Professor William Eskridge Jr. and Co-Author Honored for Groundbreaking Book
Professor William Eskridge Jr. and his co-author of a foundational casebook in legal education have been recognized by the Association of American Law Schools for their groundbreaking scholarly contributions.
The association’s Section on Legislation and Law of the Political Process honored Eskridge, the Alexander M. Bickel Professor of Public Law at Yale Law School, together with the late Philip P. Frickey, with its Scholarly Achievement Award.
Eskridge and Frickey, who taught at UC Berkeley Law and died in 2010, received the award as co-authors of a dozen leading law review articles, the foreword to the Harvard Law Review’s review of the 1993 Supreme Court term, and their field-establishing “Cases and Materials on Legislation: Statutes and the Creation of Public Policy.” The casebook is an introduction to the field of legislation and regulation, focusing on how legislatures, agencies, and courts contribute to the creation of public policy. First published in 1987, “Statutes and the Creation of Public Policy” was praised by Judge Richard Posner as one of a handful of the most important casebooks of the 20th century. The book revived legislation as a serious academic field and has framed the field’s pedagogy and scholarship for the last 40 years. Now in its seventh edition, the influential casebook is used in first year and upper-level law courses throughout the country.
The awards are hosted by several of the association’s 108 sections organized around various academic disciplines and topics of interest. This year’s winners were acknowledged at the 2026 AALS Annual Meeting on Jan. 9.
“AALS sections are important communities that create spaces where law school faculty and staff connect, share ideas, and advance scholarship and pedagogy in their fields,” said Austen Parrish, AALS President and Dean and Chancellor’s Professor of Law at the University of California, Irvine School of Law. “The inspiring individuals recognized this year with section awards are fabulous leaders, teachers, and scholars, and the programs and institutions honored are so well deserving.”

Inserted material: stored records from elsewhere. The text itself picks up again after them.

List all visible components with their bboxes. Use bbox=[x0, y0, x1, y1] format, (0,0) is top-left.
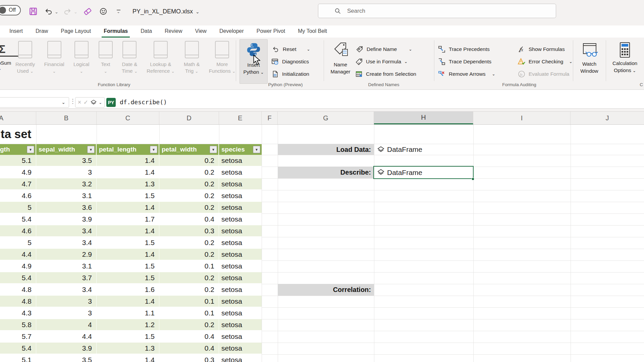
autosave-toggle[interactable]: Off bbox=[0, 5, 21, 15]
column-header-b[interactable]: B bbox=[36, 112, 97, 124]
table-row[interactable]: 5.4 3.9 1.3 0.4 setosa bbox=[0, 343, 262, 354]
define-name-button[interactable]: Define Name ⌄ bbox=[356, 45, 412, 54]
cell-petal-length[interactable]: 1.5 bbox=[97, 331, 159, 343]
cell-sepal-width[interactable]: 3.9 bbox=[36, 343, 97, 354]
cell-petal-width[interactable]: 0.2 bbox=[159, 319, 219, 331]
column-header-f[interactable]: F bbox=[262, 112, 278, 124]
table-row[interactable]: 5 3.4 1.5 0.2 setosa bbox=[0, 237, 262, 249]
cell-species[interactable]: setosa bbox=[219, 343, 262, 354]
fill-handle[interactable] bbox=[472, 178, 474, 180]
table-row[interactable]: 5.1 3.5 1.4 0.3 setosa bbox=[0, 354, 262, 362]
cell-sepal-width[interactable]: 3.9 bbox=[36, 214, 97, 225]
cell-sepal-width[interactable]: 3.7 bbox=[36, 272, 97, 284]
feedback-smiley-icon[interactable] bbox=[98, 6, 108, 17]
spreadsheet-grid[interactable]: ta set gth ▼ sepal_width ▼ petal_length … bbox=[0, 125, 644, 362]
document-title[interactable]: PY_in_XL_DEMO.xlsx⌄ bbox=[132, 8, 200, 15]
cell-species[interactable]: setosa bbox=[219, 167, 262, 178]
create-from-selection-button[interactable]: Create from Selection bbox=[355, 69, 416, 79]
cell-species[interactable]: setosa bbox=[219, 272, 262, 284]
function-category-button[interactable]: Logical ⌄ bbox=[73, 41, 90, 75]
cell-species[interactable]: setosa bbox=[219, 214, 262, 225]
header-sepal-width[interactable]: sepal_width ▼ bbox=[36, 144, 97, 155]
load-data-dataframe-cell[interactable]: DataFrame bbox=[374, 144, 473, 155]
save-icon[interactable] bbox=[28, 6, 38, 17]
table-row[interactable]: 4.6 3.1 1.5 0.2 setosa bbox=[0, 190, 262, 202]
cell-sepal-width[interactable]: 3.4 bbox=[36, 237, 97, 249]
tab-data[interactable]: Data bbox=[139, 28, 154, 38]
undo-icon[interactable] bbox=[44, 6, 54, 17]
cell-sepal-length[interactable]: 5 bbox=[0, 237, 36, 249]
cell-petal-length[interactable]: 1.4 bbox=[97, 202, 159, 214]
table-row[interactable]: 5.8 4 1.2 0.2 setosa bbox=[0, 319, 262, 331]
tab-my-tool-belt[interactable]: My Tool Belt bbox=[296, 28, 329, 38]
undo-chevron-icon[interactable]: ⌄ bbox=[55, 9, 58, 14]
cell-sepal-width[interactable]: 3.4 bbox=[36, 284, 97, 296]
filter-dropdown-icon[interactable]: ▼ bbox=[27, 146, 34, 153]
watch-window-button[interactable]: Watch Window bbox=[576, 42, 603, 74]
cell-sepal-width[interactable]: 4.4 bbox=[36, 331, 97, 343]
cell-species[interactable]: setosa bbox=[219, 260, 262, 272]
cell-sepal-length[interactable]: 5.8 bbox=[0, 319, 36, 331]
tab-insert[interactable]: Insert bbox=[7, 28, 25, 38]
trace-precedents-button[interactable]: Trace Precedents bbox=[438, 45, 490, 54]
cell-sepal-length[interactable]: 5.4 bbox=[0, 343, 36, 354]
column-header-c[interactable]: C bbox=[97, 112, 159, 124]
cell-petal-width[interactable]: 0.3 bbox=[159, 354, 219, 362]
enter-check-icon[interactable]: ✓ bbox=[84, 99, 88, 106]
cell-sepal-width[interactable]: 3.1 bbox=[36, 190, 97, 202]
cell-species[interactable]: setosa bbox=[219, 296, 262, 307]
cell-sepal-length[interactable]: 4.6 bbox=[0, 225, 36, 237]
column-header-j[interactable]: J bbox=[571, 112, 644, 124]
cell-petal-width[interactable]: 0.2 bbox=[159, 237, 219, 249]
cell-sepal-length[interactable]: 4.7 bbox=[0, 178, 36, 190]
load-data-label-cell[interactable]: Load Data: bbox=[278, 144, 374, 155]
name-manager-button[interactable]: Name Manager bbox=[327, 41, 354, 75]
column-header-e[interactable]: E bbox=[219, 112, 262, 124]
cell-sepal-width[interactable]: 4 bbox=[36, 319, 97, 331]
dataframe-insert-icon[interactable] bbox=[91, 100, 97, 106]
cell-petal-length[interactable]: 1.4 bbox=[97, 249, 159, 260]
cell-petal-width[interactable]: 0.2 bbox=[159, 202, 219, 214]
cell-sepal-width[interactable]: 3 bbox=[36, 307, 97, 319]
table-row[interactable]: 5.4 3.7 1.5 0.2 setosa bbox=[0, 272, 262, 284]
tab-formulas[interactable]: Formulas bbox=[102, 28, 130, 38]
cell-petal-width[interactable]: 0.2 bbox=[159, 190, 219, 202]
cell-species[interactable]: setosa bbox=[219, 331, 262, 343]
table-row[interactable]: 5 3.6 1.4 0.2 setosa bbox=[0, 202, 262, 214]
cell-petal-length[interactable]: 1.6 bbox=[97, 284, 159, 296]
cell-sepal-length[interactable]: 5.4 bbox=[0, 272, 36, 284]
cell-petal-width[interactable]: 0.3 bbox=[159, 225, 219, 237]
table-row[interactable]: 5.4 3.9 1.7 0.4 setosa bbox=[0, 214, 262, 225]
cell-petal-length[interactable]: 1.5 bbox=[97, 272, 159, 284]
error-checking-button[interactable]: Error Checking ⌄ bbox=[518, 57, 572, 66]
cell-sepal-width[interactable]: 3.4 bbox=[36, 225, 97, 237]
tab-power-pivot[interactable]: Power Pivot bbox=[255, 28, 287, 38]
column-header-h-selected[interactable]: H bbox=[374, 112, 473, 124]
cell-sepal-length[interactable]: 4.8 bbox=[0, 296, 36, 307]
eraser-icon[interactable] bbox=[83, 6, 93, 17]
cell-sepal-width[interactable]: 3.2 bbox=[36, 178, 97, 190]
cell-petal-width[interactable]: 0.4 bbox=[159, 331, 219, 343]
cell-sepal-length[interactable]: 4.9 bbox=[0, 167, 36, 178]
cell-sepal-width[interactable]: 3.5 bbox=[36, 155, 97, 167]
cell-species[interactable]: setosa bbox=[219, 155, 262, 167]
header-petal-length[interactable]: petal_length ▼ bbox=[97, 144, 159, 155]
cell-species[interactable]: setosa bbox=[219, 225, 262, 237]
cell-sepal-length[interactable]: 4.6 bbox=[0, 190, 36, 202]
reset-python-button[interactable]: Reset ⌄ bbox=[272, 45, 310, 54]
cell-species[interactable]: setosa bbox=[219, 178, 262, 190]
cell-petal-length[interactable]: 1.4 bbox=[97, 296, 159, 307]
cancel-icon[interactable]: × bbox=[78, 99, 82, 106]
filter-dropdown-icon[interactable]: ▼ bbox=[87, 146, 95, 153]
qat-overflow-icon[interactable]: ⌄ bbox=[113, 6, 123, 17]
table-row[interactable]: 5.1 3.5 1.4 0.2 setosa bbox=[0, 155, 262, 167]
cell-sepal-width[interactable]: 2.9 bbox=[36, 249, 97, 260]
tab-view[interactable]: View bbox=[193, 28, 209, 38]
cell-petal-width[interactable]: 0.2 bbox=[159, 167, 219, 178]
tab-draw[interactable]: Draw bbox=[34, 28, 50, 38]
cell-sepal-width[interactable]: 3 bbox=[36, 296, 97, 307]
tab-review[interactable]: Review bbox=[163, 28, 184, 38]
cell-petal-width[interactable]: 0.2 bbox=[159, 249, 219, 260]
cell-petal-length[interactable]: 1.4 bbox=[97, 354, 159, 362]
header-petal-width[interactable]: petal_width ▼ bbox=[159, 144, 219, 155]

Eskridge’s primary legal academic interest has been statutory interpretation. In addition to the casebook with Frickey, Eskridge has also published Dynamic Statutory Interpretation (Harvard University Press, 1994) and several dozen law review articles (many with Frickey) in this area. In 1990–95, Eskridge represented a gay couple suing for recognition of their same-sex marriage. Since then, he has published a field-establishing casebook, three monographs, and dozens of law review articles articulating a legal and political framework for proper state treatment of sexual and gender minorities. His most recent book, co-authored with Christopher Riano, is “Marriage Equality: From Outlaws to In-Laws” (Yale University Press, 2020), which received the ABA Silver Gavel Award.
AALS, a membership organization of law schools, states as its mission “to uphold and advance excellence in legal education.”